1 June 2012

Namibia: Resettled Farmers Can Turn Commercial

THE Ministry of Lands and Resettlement plans to cease its resettlement programme by 2020 and will in the meantime strive to reach its target of acquiring 15 million hectares of freehold land for redistribution over the next eight years.

Out of this total, five million hectares will be acquired through the National Resettlement Programme, while 10 million hectares will be acquired through the Affirmative Action Loan Scheme.

"The land reform programme is on course and since its inception the ministry has acquired 2 253 million hectares of commercial agricultural land and resettled 4 893 families," the ministry's spokesperson, Chrispin Matongela, told The Namibian.

To complement these efforts the ministry further continues to provide post-settlement support to resettlement beneficiaries.

This includes the development and rehabilitation of water infrastructure on resettlement farms.

"In the 2011/2012 financial year alone, an amount of N$21 million was spent for that purpose in order to facilitate unhindered farming activities," Matongela said.

The ministry, in partnership with Agribank, will also continue to offer a financial package worth N$20 million a year at subsidised interest rates to resettled farmers. Since its inception, 475 resettled farmers have benefited from this loan facility.

Another project for previously disadvantaged farmers and resettled farmers on commercial farmlands is the farmers' support programme.

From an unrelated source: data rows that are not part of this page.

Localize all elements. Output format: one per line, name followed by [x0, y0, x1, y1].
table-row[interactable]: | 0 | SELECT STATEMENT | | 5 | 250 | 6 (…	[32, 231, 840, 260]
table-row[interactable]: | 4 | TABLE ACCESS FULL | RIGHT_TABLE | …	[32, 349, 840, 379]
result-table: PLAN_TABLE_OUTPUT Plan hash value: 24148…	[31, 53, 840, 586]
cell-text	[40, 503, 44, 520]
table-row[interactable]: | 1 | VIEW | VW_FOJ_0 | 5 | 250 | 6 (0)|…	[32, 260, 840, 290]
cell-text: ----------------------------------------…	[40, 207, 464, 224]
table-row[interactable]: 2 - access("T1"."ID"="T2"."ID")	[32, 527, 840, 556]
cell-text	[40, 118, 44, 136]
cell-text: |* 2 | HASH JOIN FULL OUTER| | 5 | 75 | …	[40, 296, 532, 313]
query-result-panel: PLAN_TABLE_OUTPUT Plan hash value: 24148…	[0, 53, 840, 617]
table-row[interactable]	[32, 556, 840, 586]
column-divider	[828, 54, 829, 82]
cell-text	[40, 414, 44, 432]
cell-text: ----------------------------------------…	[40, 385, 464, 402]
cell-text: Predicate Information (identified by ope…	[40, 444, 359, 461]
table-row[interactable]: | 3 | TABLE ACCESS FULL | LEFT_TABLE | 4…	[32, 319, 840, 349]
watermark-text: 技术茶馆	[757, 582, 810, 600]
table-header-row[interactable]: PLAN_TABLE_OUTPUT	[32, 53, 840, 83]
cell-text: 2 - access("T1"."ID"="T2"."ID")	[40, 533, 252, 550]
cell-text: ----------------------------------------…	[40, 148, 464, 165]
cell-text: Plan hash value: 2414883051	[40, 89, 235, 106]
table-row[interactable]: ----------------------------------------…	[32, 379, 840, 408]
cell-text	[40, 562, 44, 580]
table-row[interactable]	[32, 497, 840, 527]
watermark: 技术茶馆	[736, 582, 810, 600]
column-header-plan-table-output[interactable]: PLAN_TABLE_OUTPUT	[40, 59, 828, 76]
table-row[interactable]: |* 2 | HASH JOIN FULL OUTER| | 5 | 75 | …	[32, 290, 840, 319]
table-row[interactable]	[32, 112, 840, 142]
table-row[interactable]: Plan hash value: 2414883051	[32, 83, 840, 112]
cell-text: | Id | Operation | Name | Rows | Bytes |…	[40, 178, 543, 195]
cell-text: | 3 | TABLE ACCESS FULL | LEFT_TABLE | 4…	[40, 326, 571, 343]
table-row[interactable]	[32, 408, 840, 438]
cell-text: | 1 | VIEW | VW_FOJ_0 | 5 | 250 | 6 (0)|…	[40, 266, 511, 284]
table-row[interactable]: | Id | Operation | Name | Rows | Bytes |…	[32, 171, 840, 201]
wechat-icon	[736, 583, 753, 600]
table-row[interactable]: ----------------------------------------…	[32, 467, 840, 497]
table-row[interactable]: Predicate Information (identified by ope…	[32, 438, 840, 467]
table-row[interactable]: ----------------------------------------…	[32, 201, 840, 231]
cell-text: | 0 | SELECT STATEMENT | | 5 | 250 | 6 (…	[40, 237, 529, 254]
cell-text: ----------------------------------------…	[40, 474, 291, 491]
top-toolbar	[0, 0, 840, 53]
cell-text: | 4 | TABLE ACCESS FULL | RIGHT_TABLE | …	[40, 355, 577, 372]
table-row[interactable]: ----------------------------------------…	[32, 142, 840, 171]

According to Matongela the ministry has observed a change in farming methods and appreciation of farming as a business. At least 20 mentors are currently employed in commercial areas and a total of 524 resettlement farmers were trained.

"The land reform process in Namibia is not only to correct the imbalances of the past in terms of land ownership but to address other socio-economic and political realities within our communities. Apart from the acquisition of freehold land, the ministry under the usage programme is engaged in development of small-scale commercial farms in the Caprivi, Kavango, Otjozondjupa, Omaheke,Omusati, Ohangwena and Oshikoto regions."

In August last year, the ministry undertook a poverty impact assessment of the various land reform programmes and it revealed that between 1992 and 2010, Agribank financed 836 farm purchases, of which 604 (72%) were purchased under the Affirmative Action Loan Scheme (AALS).

Matongela said over time, this had the effect of raising the market value of land above its productive value, thereby threatening the economic viability of start-up farming enterprises.

"As a direct result of this imbalance, a significant number (40%) of farms were facing serious economic problems. The information gathered shows that farmers had to sell valuable breeding stock to service their loans. However, the majority of AALS farmers (60%) succeeded in developing their farming enterprises over the years and expanding their herds."